WORK REQUIRED -
Only lines with the string "also" are wanted. Pull them out of the data.

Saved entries
============================================================

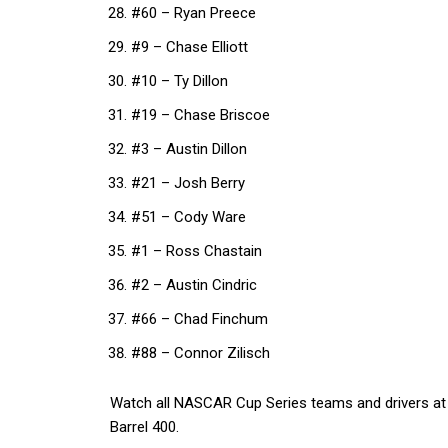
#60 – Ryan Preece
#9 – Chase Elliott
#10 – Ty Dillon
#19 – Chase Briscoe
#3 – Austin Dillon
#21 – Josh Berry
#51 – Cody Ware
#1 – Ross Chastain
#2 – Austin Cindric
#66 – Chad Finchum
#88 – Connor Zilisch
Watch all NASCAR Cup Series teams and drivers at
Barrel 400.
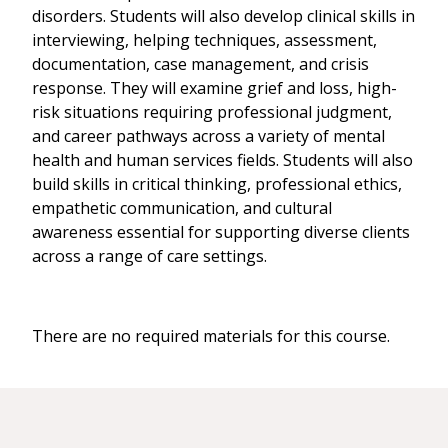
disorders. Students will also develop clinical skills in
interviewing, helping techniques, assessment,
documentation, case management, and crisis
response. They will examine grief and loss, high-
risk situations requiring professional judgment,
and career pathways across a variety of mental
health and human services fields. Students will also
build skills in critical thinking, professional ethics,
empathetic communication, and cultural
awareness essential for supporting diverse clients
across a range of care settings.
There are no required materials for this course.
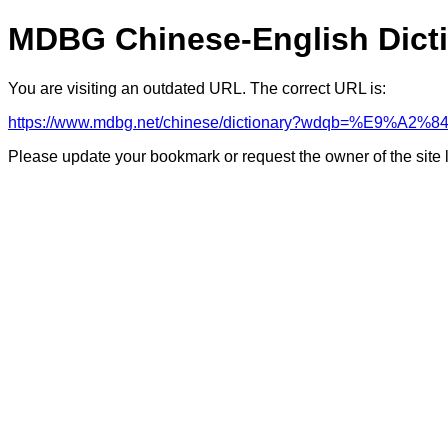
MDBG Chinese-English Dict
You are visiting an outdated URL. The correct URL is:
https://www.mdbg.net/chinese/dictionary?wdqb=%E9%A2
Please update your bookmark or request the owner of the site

============================================================

RESULT BELOW -
disorders. Students will also develop clinical skills in
health and human services fields. Students will also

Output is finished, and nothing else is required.